This is all really fascinating, but what caught my attention the most when I recently rediscovered all of this was the list of musical tracks that the world decided to put on the record to represent our people and cultures to the universe. Twenty-three different nations collaborated to choose the 90 minutes of music. Most countries selected various folk songs and classical pieces (Bach was a very popular choice--represented three times (Beethoven is on there twice--every other composer only once)). The United States also chose a classical piece for one of its selections--we collaborated with the U.S.S.R. and France to get "Sacrificial Dance" from Stravinsky's "The Rite of Spring" on the album. But the rest of our selections were more... unique:
- "Johnny B. Goode" by Chuck Berry
- "Melancholy Blues" by Louis Armstrong and his Hot Seven
- "Dark Was the Night, Cold Was the Ground" by Blind Willie Johnson
- "Night Chant," a traditional Navajo chant
As I was learning all of this, I came across this quotation from writer Darren Wershler-Henry:
Design a faster than light spacecraft and then overtake the Voyager II probe for the sole purpose of replacing the gold LP of the second Brandenburg concerto with a copy of The Rise and Fall of Ziggy Stardust and the Spiders from Mars (from his poem The Tapeworm Foundry: andor the dangerous prevalence of imagination).Also awesome.

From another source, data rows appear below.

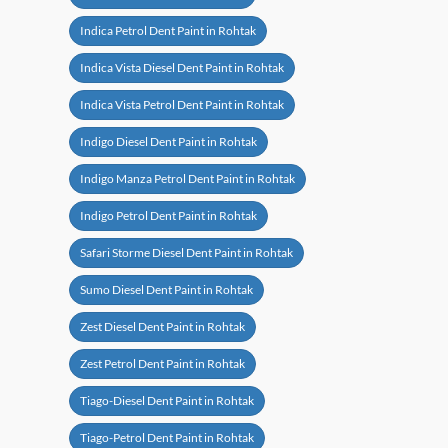
Indica Petrol Dent Paint in Rohtak
Indica Vista Diesel Dent Paint in Rohtak
Indica Vista Petrol Dent Paint in Rohtak
Indigo Diesel Dent Paint in Rohtak
Indigo Manza Petrol Dent Paint in Rohtak
Indigo Petrol Dent Paint in Rohtak
Safari Storme Diesel Dent Paint in Rohtak
Sumo Diesel Dent Paint in Rohtak
Zest Diesel Dent Paint in Rohtak
Zest Petrol Dent Paint in Rohtak
Tiago-Diesel Dent Paint in Rohtak
Tiago-Petrol Dent Paint in Rohtak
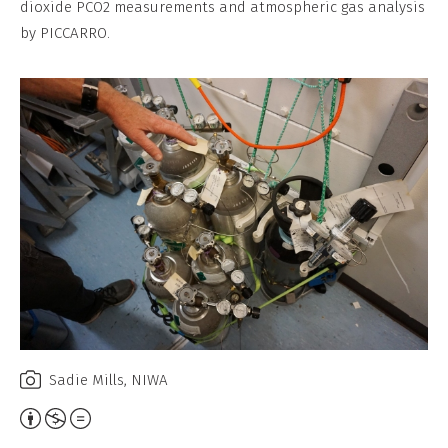
dioxide PCO2 measurements and atmospheric gas analysis
No
by PICCARRO.
Derivative
Work
Sadie Mills, NIWA
Attribution,
Non-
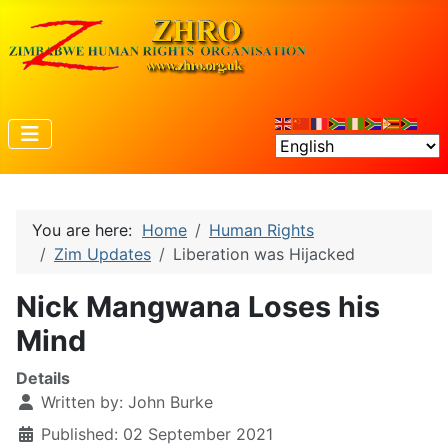
You are here:
Home
Human Rights
Zim Updates
Liberation was Hijacked
Nick Mangwana Loses his
Mind
Details
Written by:
John Burke
Published: 02 September 2021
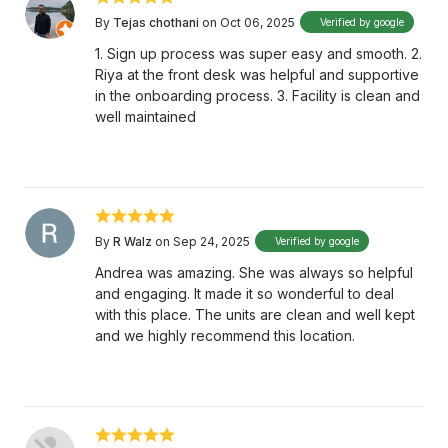
By
Tejas chothani
on Oct 06, 2025
Verified by google
1. Sign up process was super easy and smooth. 2.
Riya at the front desk was helpful and supportive
in the onboarding process. 3. Facility is clean and
well maintained
By
R Walz
on Sep 24, 2025
Verified by google
Andrea was amazing. She was always so helpful
and engaging. It made it so wonderful to deal
with this place. The units are clean and well kept
and we highly recommend this location.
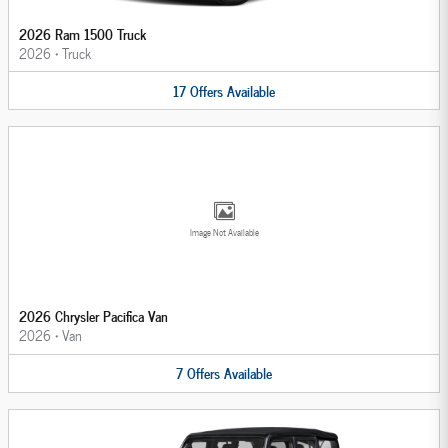
2026 Ram 1500 Truck
2026
•
Truck
17
Offers
Available
Image Not Available
2026 Chrysler Pacifica Van
2026
•
Van
7
Offers
Available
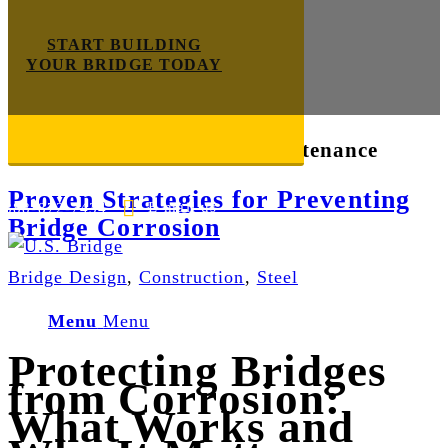
START BUILDING
YOUR BRIDGE TODAY
Tag Archive for:
bridge maintenance
Proven Strategies for Preventing
E-mail us
888-872-7434
Bridge Corrosion
Bridge Design
,
Construction
,
Steel
Menu
Menu
Protecting Bridges
from Corrosion:
What Works and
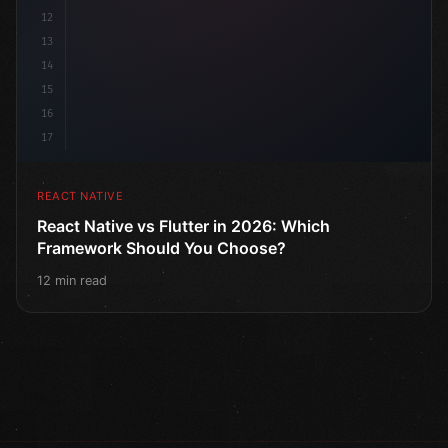
12
13
14
15
16
17
REACT NATIVE
React Native vs Flutter in 2026: Which
Framework Should You Choose?
12 min read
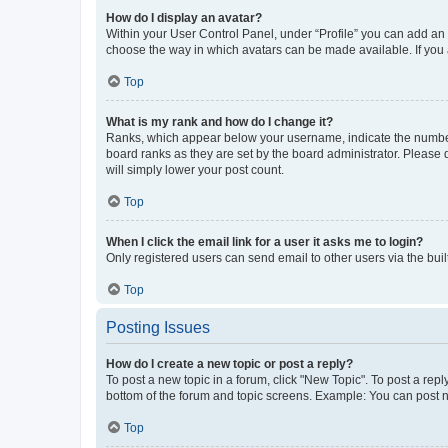
How do I display an avatar?
Within your User Control Panel, under “Profile” you can add an a
choose the way in which avatars can be made available. If you a
Top
What is my rank and how do I change it?
Ranks, which appear below your username, indicate the number o
board ranks as they are set by the board administrator. Please 
will simply lower your post count.
Top
When I click the email link for a user it asks me to login?
Only registered users can send email to other users via the buil
Top
Posting Issues
How do I create a new topic or post a reply?
To post a new topic in a forum, click "New Topic". To post a repl
bottom of the forum and topic screens. Example: You can post n
Top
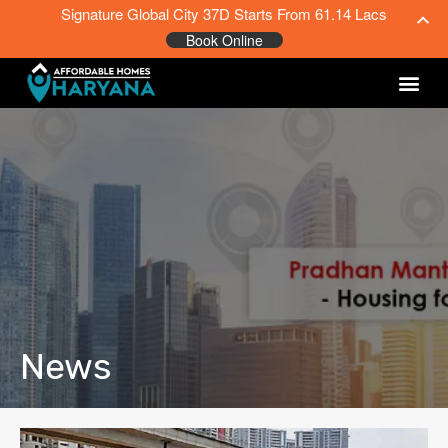
Signature Global City 37D Starts From 61.14 Lacs
Book Online
News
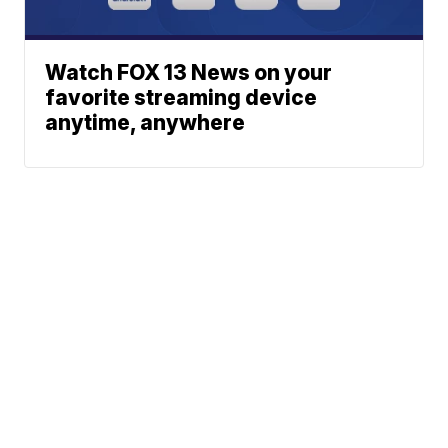
Watch FOX 13 News on your
favorite streaming device
anytime, anywhere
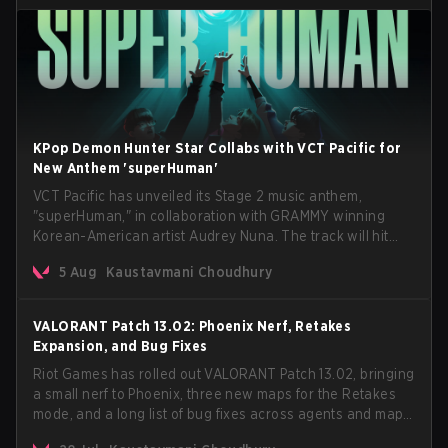
KPop Demon Hunter Star Collabs with VCT Pacific for
New Anthem 'superHuman'
VCT Pacific has unveiled its Stage 2 music anthem,
"superHuman," in collaboration with GRAMMY winning
Korean-American artist Audrey Nuna. The track will hit
every major streaming platform globally on August 7, with
5 Aug
Kaustavmani Choudhury
VCT Pacific simultaneously premiering the official music
video on its YouTube channel the same day.
VALORANT Patch 13.02: Phoenix Nerf, Retakes
Expansion, and Bug Fixes
Riot Games has rolled out VALORANT Patch 13.02, bringing
a small nerf to Phoenix, three new maps for the Retakes
mode, and a long list of bug fixes across agents and maps.
The update also confirms a delay for the highly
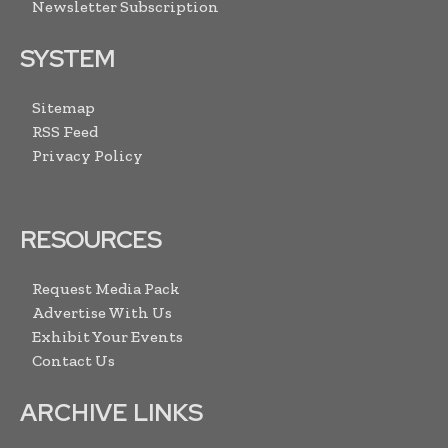
Newsletter Subscription
SYSTEM
Sitemap
RSS Feed
Privacy Policy
RESOURCES
Request Media Pack
Advertise With Us
Exhibit Your Events
Contact Us
ARCHIVE LINKS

I mean, this is probably meant to be more clever or in jest, but it's an interesting idea, right? Like maybe we did earth a disservice by putting so much Bach on there instead of diversifying a bit. Maybe David Bowie's alter-ego is truly stellar, while you kind of have to be from here to get the Brandenburg concerto.
I'm curious to know what music other people would have picked to go on the golden record. Here's the track listing. Thoughts?
*Ann Druyan on recording her brainwaves:
Earlier I had asked Carl if those putative extraterrestrials of a billion years from now could conceivably interpret the brain waves of a meditator. Who knows? A billion years is a long, long time, was his reply. On the chance that it might be possible why don't we give it a try?
Two days after our life-changing phone call, I entered a laboratory at Bellevue Hospital in New York City and was hooked up to a computer that turned all the data from my brain and heart into sound. I had a one-hour mental itinerary of the information I wished to convey. I began by thinking about the history of Earth and the life it sustains. To the best of my abilities I tried to think something of the history of ideas and human social organization. I thought about the predicament that our civilization finds itself in and about the violence and poverty that make this planet a hell for so many of its inhabitants. Toward the end I permitted myself a personal statement of what it was like to fall in love.